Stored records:
═══

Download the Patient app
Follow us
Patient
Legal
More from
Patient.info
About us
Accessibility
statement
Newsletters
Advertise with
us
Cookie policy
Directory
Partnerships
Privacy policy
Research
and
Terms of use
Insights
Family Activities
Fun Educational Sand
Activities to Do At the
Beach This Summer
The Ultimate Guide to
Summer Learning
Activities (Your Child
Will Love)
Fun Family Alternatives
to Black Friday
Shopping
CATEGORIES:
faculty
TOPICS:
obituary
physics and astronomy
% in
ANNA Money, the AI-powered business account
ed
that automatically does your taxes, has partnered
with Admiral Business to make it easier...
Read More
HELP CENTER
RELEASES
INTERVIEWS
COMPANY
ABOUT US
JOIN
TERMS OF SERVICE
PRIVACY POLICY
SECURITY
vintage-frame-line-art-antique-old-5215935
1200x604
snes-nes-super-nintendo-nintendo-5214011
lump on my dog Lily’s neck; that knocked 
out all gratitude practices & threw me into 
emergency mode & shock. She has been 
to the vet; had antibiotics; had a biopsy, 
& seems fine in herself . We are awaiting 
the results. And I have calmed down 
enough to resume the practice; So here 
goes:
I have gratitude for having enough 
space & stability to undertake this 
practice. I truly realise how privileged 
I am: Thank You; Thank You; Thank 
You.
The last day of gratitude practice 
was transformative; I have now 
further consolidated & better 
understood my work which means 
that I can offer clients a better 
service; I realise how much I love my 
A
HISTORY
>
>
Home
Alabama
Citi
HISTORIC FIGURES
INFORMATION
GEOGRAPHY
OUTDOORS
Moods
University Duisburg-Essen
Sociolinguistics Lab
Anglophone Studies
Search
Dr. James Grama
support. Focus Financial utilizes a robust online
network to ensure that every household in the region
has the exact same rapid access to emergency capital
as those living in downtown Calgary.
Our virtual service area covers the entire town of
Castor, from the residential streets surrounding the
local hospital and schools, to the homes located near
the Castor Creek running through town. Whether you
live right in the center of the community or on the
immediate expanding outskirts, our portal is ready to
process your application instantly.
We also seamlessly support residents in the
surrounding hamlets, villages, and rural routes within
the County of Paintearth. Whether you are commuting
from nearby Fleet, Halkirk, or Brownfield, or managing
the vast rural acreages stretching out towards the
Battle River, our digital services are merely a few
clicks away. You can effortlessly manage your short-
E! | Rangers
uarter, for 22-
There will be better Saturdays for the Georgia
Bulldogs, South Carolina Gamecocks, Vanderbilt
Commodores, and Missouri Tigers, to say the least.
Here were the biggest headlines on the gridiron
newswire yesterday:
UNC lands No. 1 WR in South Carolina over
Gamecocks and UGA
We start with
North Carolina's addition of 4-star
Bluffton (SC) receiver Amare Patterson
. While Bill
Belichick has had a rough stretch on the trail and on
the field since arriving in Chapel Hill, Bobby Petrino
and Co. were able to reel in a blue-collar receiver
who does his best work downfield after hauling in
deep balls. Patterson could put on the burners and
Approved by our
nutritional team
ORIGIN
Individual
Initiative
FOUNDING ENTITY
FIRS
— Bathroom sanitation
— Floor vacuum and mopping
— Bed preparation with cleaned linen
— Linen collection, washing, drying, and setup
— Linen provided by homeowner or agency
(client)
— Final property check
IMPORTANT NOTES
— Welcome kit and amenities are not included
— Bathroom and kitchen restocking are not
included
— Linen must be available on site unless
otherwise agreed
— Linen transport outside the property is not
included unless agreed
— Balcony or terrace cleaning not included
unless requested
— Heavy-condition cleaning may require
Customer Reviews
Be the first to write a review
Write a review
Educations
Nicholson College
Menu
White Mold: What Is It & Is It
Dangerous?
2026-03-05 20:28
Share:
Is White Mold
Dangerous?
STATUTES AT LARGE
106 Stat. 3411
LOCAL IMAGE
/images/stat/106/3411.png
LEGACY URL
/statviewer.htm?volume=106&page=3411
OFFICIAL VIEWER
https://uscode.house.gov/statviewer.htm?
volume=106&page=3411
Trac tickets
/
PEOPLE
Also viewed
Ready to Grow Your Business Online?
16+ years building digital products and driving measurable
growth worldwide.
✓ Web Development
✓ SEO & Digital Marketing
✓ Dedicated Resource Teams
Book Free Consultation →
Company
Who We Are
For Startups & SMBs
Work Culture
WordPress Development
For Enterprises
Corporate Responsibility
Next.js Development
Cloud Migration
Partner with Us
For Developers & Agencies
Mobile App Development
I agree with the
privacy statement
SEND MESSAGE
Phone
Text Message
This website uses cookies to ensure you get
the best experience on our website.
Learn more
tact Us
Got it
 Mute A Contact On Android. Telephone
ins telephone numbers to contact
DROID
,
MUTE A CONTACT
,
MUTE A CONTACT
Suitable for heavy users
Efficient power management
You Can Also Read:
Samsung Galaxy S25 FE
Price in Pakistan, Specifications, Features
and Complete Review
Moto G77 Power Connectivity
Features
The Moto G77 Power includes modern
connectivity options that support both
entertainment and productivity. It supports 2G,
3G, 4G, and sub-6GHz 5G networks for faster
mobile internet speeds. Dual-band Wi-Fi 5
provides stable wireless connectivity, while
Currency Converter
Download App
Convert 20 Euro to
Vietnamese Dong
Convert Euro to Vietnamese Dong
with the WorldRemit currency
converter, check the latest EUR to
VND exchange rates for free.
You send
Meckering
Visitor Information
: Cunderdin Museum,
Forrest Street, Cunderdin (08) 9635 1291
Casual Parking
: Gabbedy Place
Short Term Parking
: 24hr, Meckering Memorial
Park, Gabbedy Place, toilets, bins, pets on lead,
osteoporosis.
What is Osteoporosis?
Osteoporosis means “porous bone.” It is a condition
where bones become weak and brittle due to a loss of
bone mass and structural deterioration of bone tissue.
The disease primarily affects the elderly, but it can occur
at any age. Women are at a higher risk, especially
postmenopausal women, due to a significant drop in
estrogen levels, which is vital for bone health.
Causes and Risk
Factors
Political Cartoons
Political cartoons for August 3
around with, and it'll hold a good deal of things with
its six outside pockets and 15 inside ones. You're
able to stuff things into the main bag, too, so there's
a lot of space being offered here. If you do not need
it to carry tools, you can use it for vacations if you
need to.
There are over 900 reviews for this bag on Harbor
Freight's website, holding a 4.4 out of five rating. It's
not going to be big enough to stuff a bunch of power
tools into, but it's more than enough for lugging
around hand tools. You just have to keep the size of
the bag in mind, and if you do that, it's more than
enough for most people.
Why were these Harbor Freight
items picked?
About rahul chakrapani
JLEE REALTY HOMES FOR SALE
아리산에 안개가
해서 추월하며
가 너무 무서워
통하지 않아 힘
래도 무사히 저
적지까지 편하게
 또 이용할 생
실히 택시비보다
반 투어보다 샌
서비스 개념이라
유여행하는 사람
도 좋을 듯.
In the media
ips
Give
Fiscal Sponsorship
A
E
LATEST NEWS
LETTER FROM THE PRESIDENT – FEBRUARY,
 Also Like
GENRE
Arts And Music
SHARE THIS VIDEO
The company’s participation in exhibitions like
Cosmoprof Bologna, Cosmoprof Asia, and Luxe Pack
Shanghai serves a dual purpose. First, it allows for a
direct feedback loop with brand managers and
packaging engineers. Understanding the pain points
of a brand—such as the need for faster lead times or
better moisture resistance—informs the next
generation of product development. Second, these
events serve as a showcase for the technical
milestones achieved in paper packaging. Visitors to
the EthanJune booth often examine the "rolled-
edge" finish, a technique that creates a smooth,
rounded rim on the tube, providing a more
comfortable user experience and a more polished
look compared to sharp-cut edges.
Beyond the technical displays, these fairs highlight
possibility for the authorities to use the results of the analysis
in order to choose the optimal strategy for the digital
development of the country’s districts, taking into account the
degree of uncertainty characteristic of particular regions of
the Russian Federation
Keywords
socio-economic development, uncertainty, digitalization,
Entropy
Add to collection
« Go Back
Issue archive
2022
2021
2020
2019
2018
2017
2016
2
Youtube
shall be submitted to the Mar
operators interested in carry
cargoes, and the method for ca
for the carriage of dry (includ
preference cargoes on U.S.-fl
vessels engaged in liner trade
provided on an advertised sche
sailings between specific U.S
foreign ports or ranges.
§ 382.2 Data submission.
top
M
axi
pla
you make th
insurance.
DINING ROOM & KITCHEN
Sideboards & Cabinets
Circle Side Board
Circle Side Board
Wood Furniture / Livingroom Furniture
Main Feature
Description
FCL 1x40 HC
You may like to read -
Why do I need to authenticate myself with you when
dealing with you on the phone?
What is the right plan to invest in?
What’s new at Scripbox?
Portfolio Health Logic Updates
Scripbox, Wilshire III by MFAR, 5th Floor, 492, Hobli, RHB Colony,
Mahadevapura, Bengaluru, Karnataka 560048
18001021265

═══

| What the exercise asks |
Search the entries above for "Scripbox". Show every line that has it.

| Result |
What’s new at Scripbox?
Scripbox, Wilshire III by MFAR, 5th Floor, 492, Hobli, RHB Colony,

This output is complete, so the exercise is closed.